__Assigned task__
Once the line with "RIUPS (187, 1508)" is reached, output it and every line after it, exactly, through the end of the records below. Pictures are skipped.
====== Records for the task
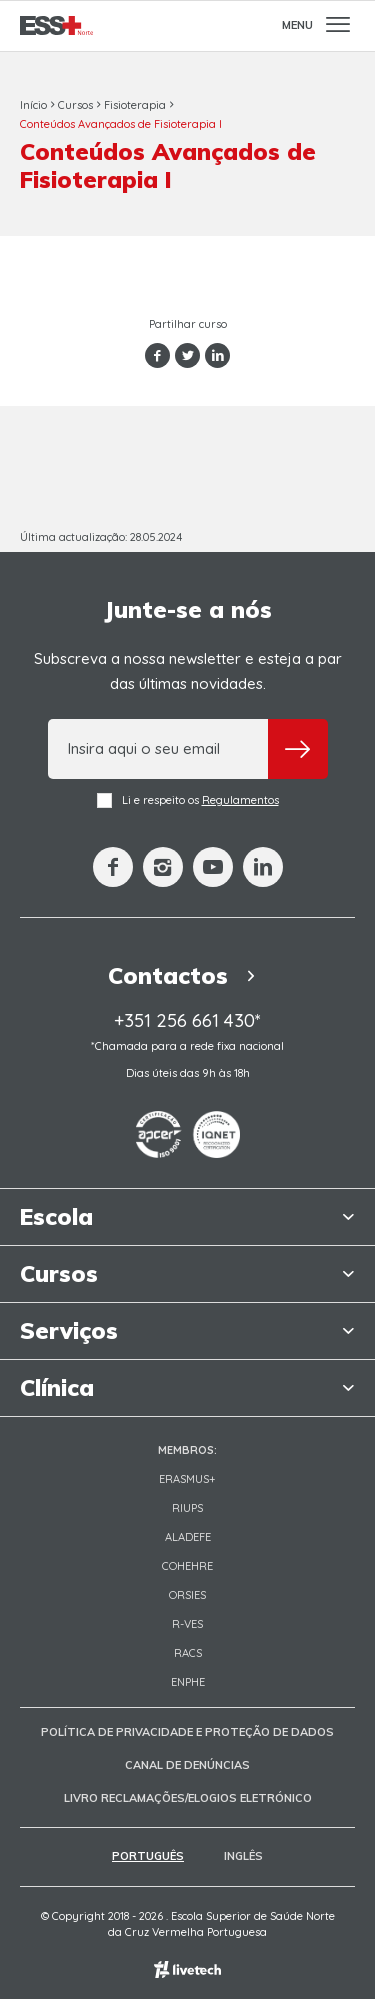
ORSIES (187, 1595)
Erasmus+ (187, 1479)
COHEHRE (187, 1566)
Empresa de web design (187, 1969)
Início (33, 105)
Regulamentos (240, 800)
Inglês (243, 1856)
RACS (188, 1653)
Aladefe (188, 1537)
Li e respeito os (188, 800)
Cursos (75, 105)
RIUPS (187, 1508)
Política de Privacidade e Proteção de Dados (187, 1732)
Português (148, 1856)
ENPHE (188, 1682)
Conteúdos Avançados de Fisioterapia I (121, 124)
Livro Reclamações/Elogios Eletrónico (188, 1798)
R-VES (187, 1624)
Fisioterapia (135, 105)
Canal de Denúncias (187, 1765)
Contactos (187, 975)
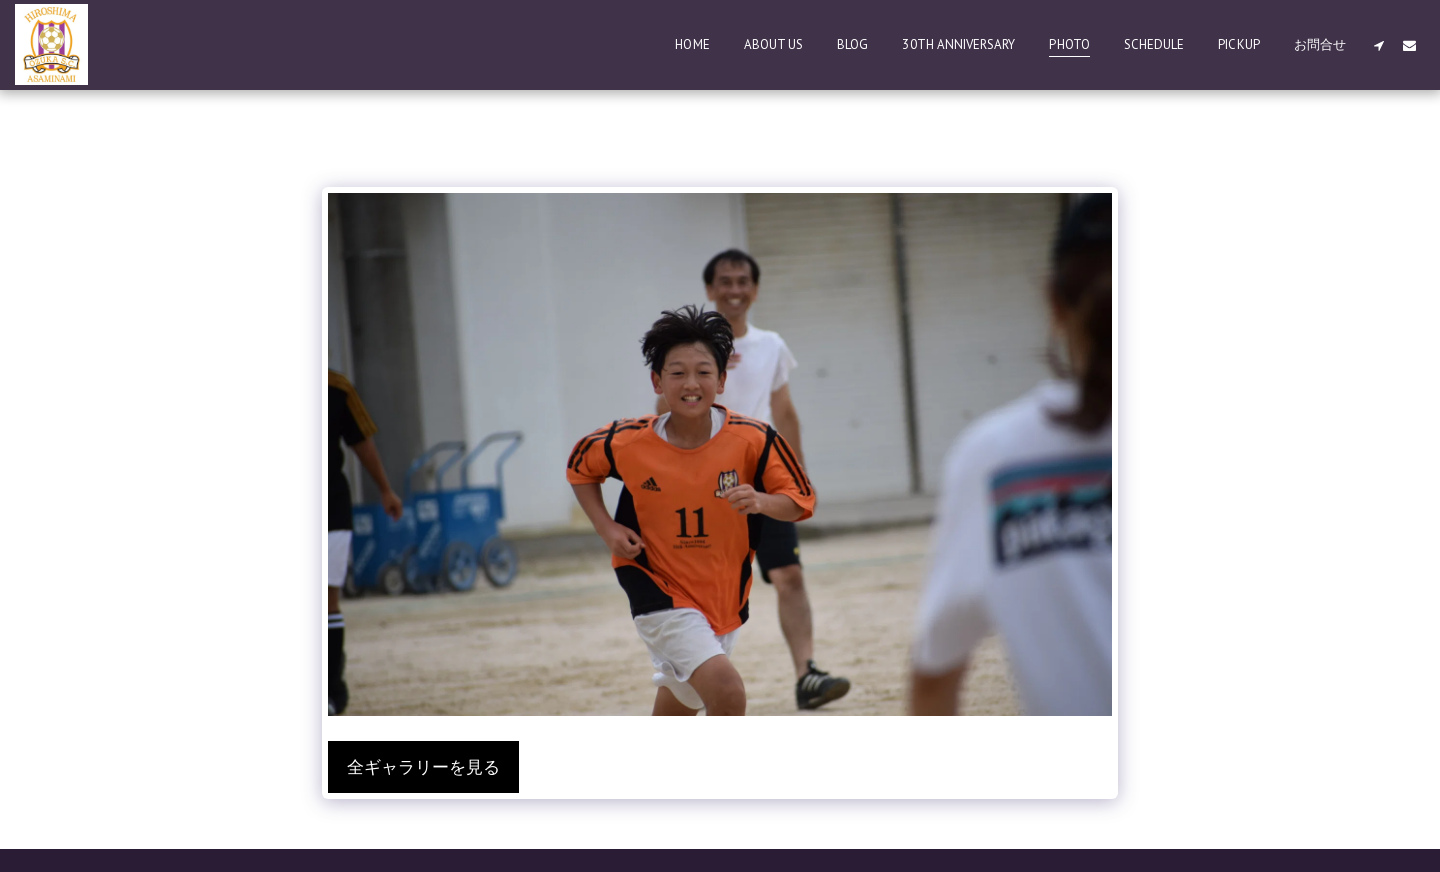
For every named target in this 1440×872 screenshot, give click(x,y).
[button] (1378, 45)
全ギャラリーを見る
============
__Finished exercise__
RIUPS (187, 1508)
Política de Privacidade e Proteção de Dados (187, 1732)
Português (148, 1856)
ENPHE (188, 1682)
Conteúdos Avançados de Fisioterapia I (121, 124)
Livro Reclamações/Elogios Eletrónico (188, 1798)
R-VES (187, 1624)
Fisioterapia (135, 105)
Canal de Denúncias (187, 1765)
Contactos (187, 975)
For every named target in this 1440×872 screenshot, give click(x,y).
[button] (1378, 45)
全ギャラリーを見る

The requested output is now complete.